Bring ye no tributes to the man you once thought well imprisoned on Robben Island, until you remember how glad you were that there he would be for life. Think well on the ethical deliberation, the veritable sanctification Mandela underwent in that exile. Consider what like sanctification would entail for you, what penance you might owe for your fear and blindness, and for what latter-day grotesquerie your bill of repentance is mounting right now. Consider, mourn, weep, and repent for what the reputation of the church might be today had it stood with Mandela instead of against him. And King.
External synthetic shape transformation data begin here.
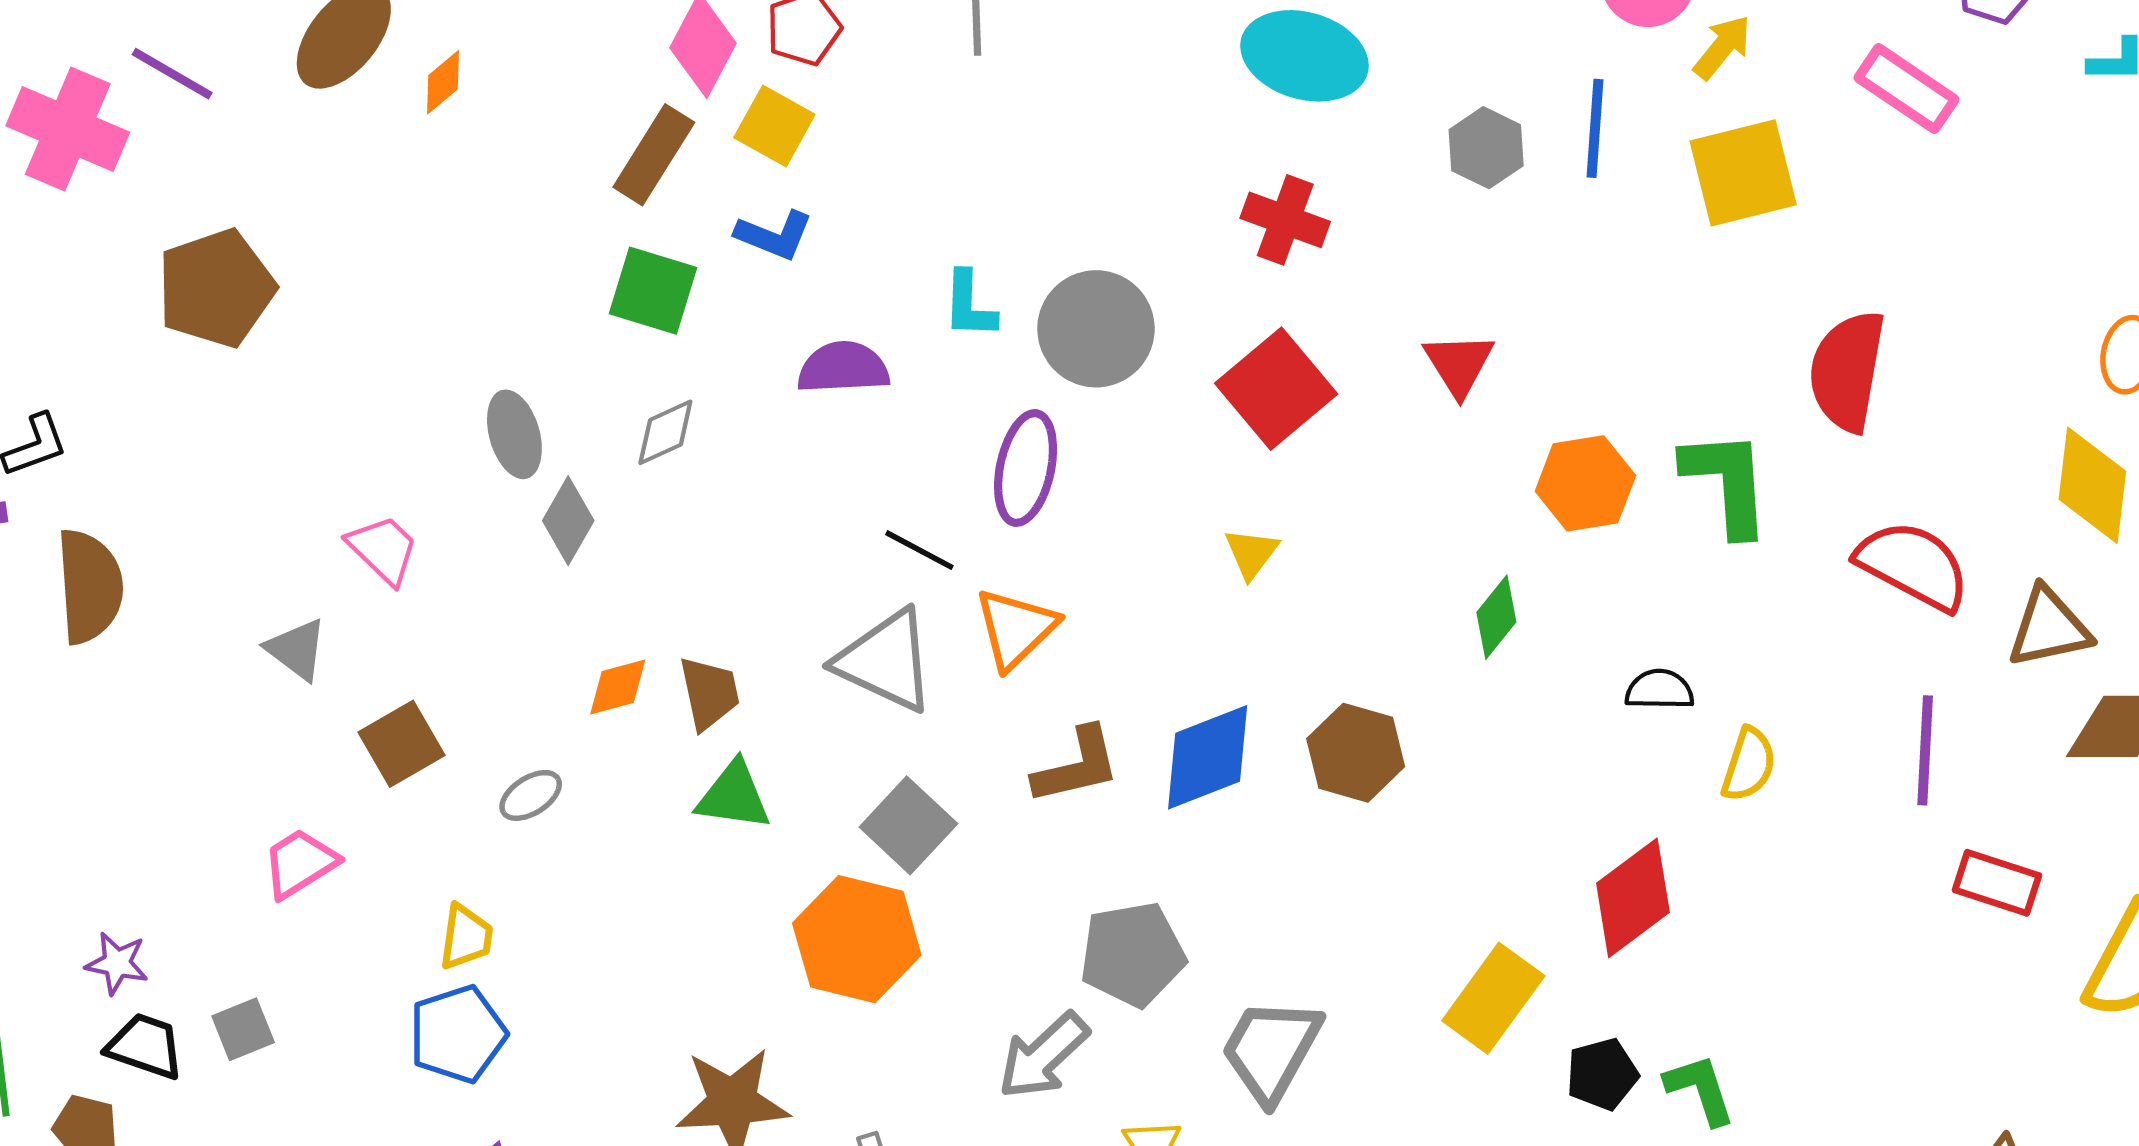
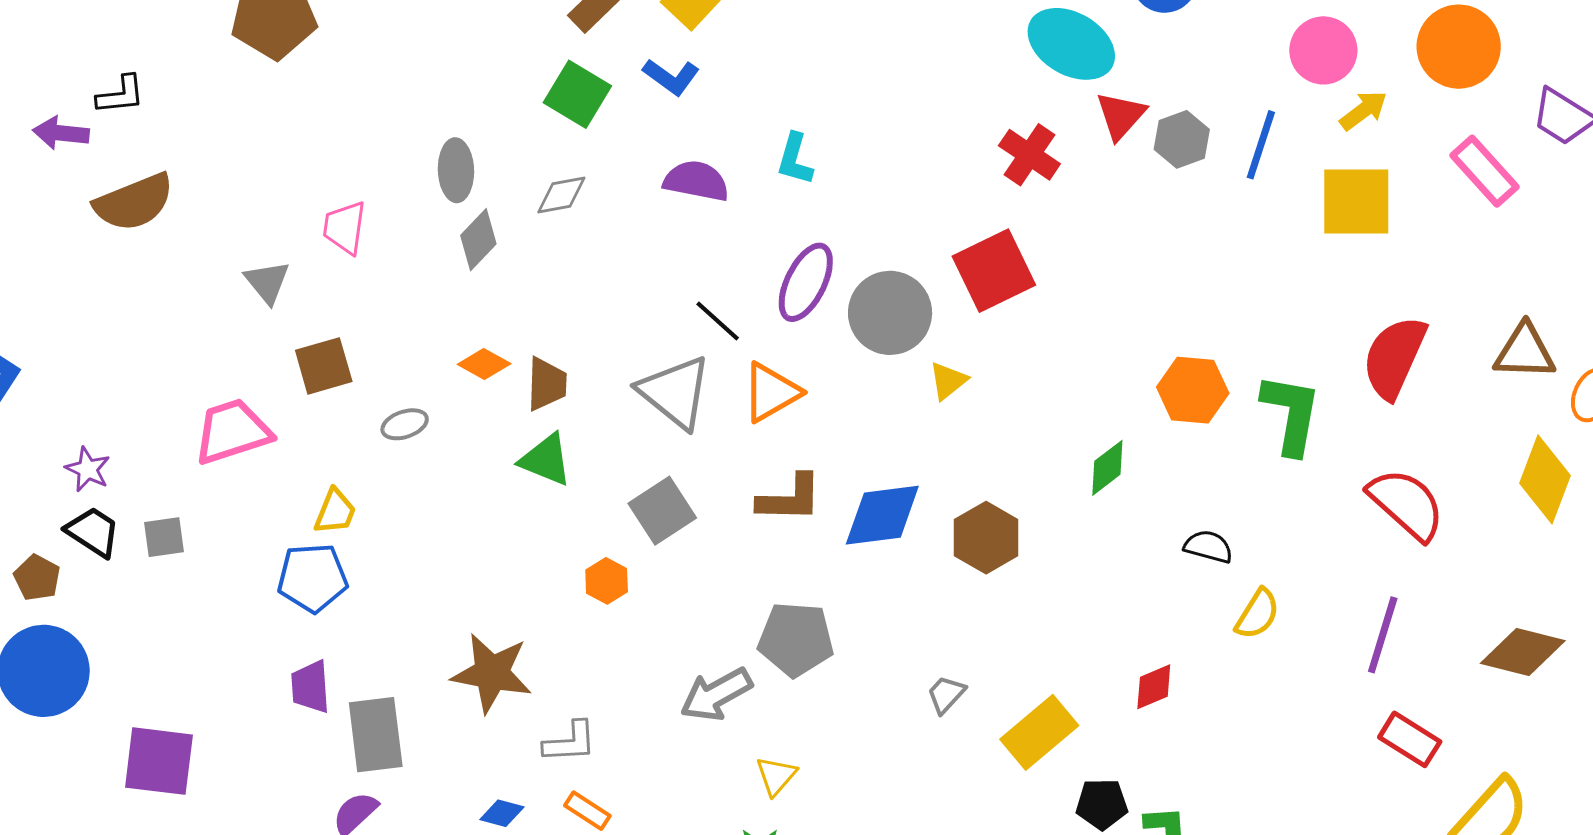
gray circle: (1096, 329) -> (890, 313), moved
red triangle: (1459, 364) -> (1121, 116), moved
pink trapezoid: (383, 549) -> (345, 228), turned -140
brown semicircle: (90, 586) -> (134, 202), turned 58
brown triangle: (2049, 628) -> (1525, 352), moved
orange diamond: (618, 687) -> (484, 364), turned 30
pink trapezoid: (300, 863) -> (232, 431), size x1.4
red diamond: (1633, 898) -> (1154, 687), size x0.6
orange hexagon: (857, 939) -> (607, 581), size x0.5
gray trapezoid: (1271, 1050) -> (946, 694), moved, size x0.5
And who this moment?

 

James Bratt

James Bratt is professor of history emeritus at Calvin College, specializing in American religious history and especially the connections between religion and politics. Starting in Fall 2016 he took a break from blogging on The Twelve to teach in China and on the Semester at Sea, which venues afforded him some welcome distance from the USA’s descent into its current mortal illness. But now he’s back in the States, looking for hope. His most recent book (which he edited and completed for the late John Woolverton) is  “A Christian and a Democrat”: Religion in the Life and Leadership of Franklin Delano Roosevelt.

4 Comments

  • Daniel Meeter says:

    I think we have Ed Mulder to thank for the RCA to have invited the ANC's Oliver Tambo to address its General Synod already in 1986 (Tambo, being sick, was replaced by Albert Nzo). It had been the RCA Black Council's idea, but Mulder went with it and stood for it and fought for it (notoriously against Robert Schuller, on whose Crystal Cathedral campus the ANC was not welcome). The RCA's Christian Action Commission also strongly advocated divestment in the '80's, and Mulder supported this as well, and out of this was organized the RCA's South Africa Task Force, of which I was the final chairman. I'm not proud of everything about the RCA, but I am proud that my denomination did come to the right side on the ANC while it still was costly.

  • David Crump says:

    "And who this moment?" Approaching Jim's question from a different angle, I nominate Israel as the new "South Africa" demanding boycott. Israel stood side-by-side with the USA in refusing to participate in the global sanctions against South Africa. They contributed heavily to the arming and training of South African military and intelligence forces unleashed against the ANC and others fighting apartheid. They continue to walk in South Africa's footsteps, discriminating against Palestinians living in Israel, partitioning Palestinians within their own walled "Bantustans" in the Occupied Territories, and are now the target of a new BDS (boycott, divestment, sanctions) campaign growing around the world. Unsurprisingly, the US government and much of the American church continue to demonize Palestinian resistance just as they previously condemned President Mandela. It's deja vu all over again.

  • lurker says:

    Who this moment? LGBT people of faith who desire that their committed relationships be recognized as marriage by the church, and all those who advocate for them.

  • Jim Schaap says:

    Right in the middle of your Kuyper bio, Jim–fascinating stuff, a blessing. The prophetic voice of yours in this post feels like the very best of Father Abraham. Preach it.